Для народного восприятия описания сотворения человека характерно также и устойчивое представление об участии в этом процессе дьявола. Так, в летописном рассказе о волхвах под 1071 г. говорилось о создании человека из "ветоши", сброшенной Богом на Землю из небесной бани после мытья, причем дьявол как будто поджидал сию ветошь на земле, чтобы сотворить из нее тело человека: "...створи дьявол человека, а Бог душу во нь вложи. Тем же аще умреть человек, в землю идеть, а душа к Богу". В "Сказании, како сотвори Бог Адама" передавалась другая история о происках дьявола: как только Бог отошел от человека в поисках очей к солнцу, "окаянный сотона" тут же измазал тело нечистотами, за что был проклят Богом и исчез "аки молния под землю от лица Господня"; когда же Бог во второй раз отошел от тела Адама за дыханием в "горний Иерусалим", то оставил собаку охранять его, что помешало дьяволу подойти вплотную, но все же позволило истыкать тело, сотворив "ему 70 недугов". Роль дьявола в создании человеческого тела, его вмешательство с целью навредить человеку, породить его недостатки, болезни и т. п. подчеркивалась в апокрифах и закреплялась в народном сознании.

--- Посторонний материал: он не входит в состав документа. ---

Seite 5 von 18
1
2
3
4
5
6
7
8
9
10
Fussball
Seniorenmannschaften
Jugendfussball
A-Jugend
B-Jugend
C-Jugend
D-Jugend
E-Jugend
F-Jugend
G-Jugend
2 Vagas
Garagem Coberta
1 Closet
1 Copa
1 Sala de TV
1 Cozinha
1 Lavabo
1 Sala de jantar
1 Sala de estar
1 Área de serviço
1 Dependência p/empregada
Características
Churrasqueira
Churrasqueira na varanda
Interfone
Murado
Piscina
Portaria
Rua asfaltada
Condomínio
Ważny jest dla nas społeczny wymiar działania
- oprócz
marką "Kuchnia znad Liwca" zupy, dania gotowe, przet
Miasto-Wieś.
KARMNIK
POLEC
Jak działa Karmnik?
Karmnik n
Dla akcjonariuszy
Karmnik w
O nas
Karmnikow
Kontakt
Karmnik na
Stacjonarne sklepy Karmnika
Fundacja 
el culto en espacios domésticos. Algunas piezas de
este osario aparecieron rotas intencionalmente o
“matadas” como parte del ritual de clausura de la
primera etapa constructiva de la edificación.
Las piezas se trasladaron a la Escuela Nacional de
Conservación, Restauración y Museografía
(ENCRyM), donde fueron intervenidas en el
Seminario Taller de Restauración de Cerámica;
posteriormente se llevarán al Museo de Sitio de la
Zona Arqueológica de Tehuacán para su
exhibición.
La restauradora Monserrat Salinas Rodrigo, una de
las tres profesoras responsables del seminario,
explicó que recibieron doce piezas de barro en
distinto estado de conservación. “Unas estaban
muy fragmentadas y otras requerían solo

В "Беседе трех святителей" утверждалось, что дьявол был первым, кто "наречеся на земли", "извержен ангелом с небесе на землю прежде создания Адама за 4 дне".

Подобные примеры народного мифотворчества можно продолжить, все они поэтически осмысляли библейский рассказ о сотворении человека, дополняя его народными, языческими по преимуществу, представлениями, дополненными античными реминисценциями, почерпнутыми из переводных источников. Независимо от того, что видели в теле человека – библейский "прах" или античные четыре стихии, душу, вдунутую Богом, ставили несравнимо выше плоти. И если в языческой культуре тело доминировало в представлениях о человеке как таковом, то теперь доминанта в концепции человека пришлась на душу. Правда, традиционная для язычества материализация души, принимающей телесную форму то маленького человечка, то мотылька и т. п., некоторым образом наложилась на представления о душе человека в ранних переводах "Шестоднева", "Изборника Святослава 1073 г.", где душа рисовалась чем-то материальным. Телесная душа, похоже, подразумевалась и в летописной повести об ослеплении Василька Теребовльского: "...и испи воды, и вступи во нь душа, (выделено мною. – Л. Ч.) и упомянуся".

Проблема соотношения души и тела стала на столетия одной из основных в средневековой культуре. В переходный период XI–XIII вв. на Русь попали и ортодоксальные, и весьма противоречивые идеи относительно их взаимосвязи. Ортодоксальная точка зрения выражалась в однозначном превосходстве духа над плотью, души над телом. Она была основана на происхождении тела от земли, а души – от Бога и закреплена в большинстве источников нового вероучения: "И созда человека своима руками и дуну на лице его и бысь в душю живу" и т. п. Тленность тела противопоставлялась нетленности души: "Вьсе бо сьде тьленьно: душа же едина бес тела чтити убо подобаеть бестеленьное паче теленьнааго". Плоть следовало подавлять ("Елико бо пакость телу твориши, души благодеть зиждеши"), "плотолюбивых помыслов" гнушаться, поскольку они "душу и плоть оскверняють".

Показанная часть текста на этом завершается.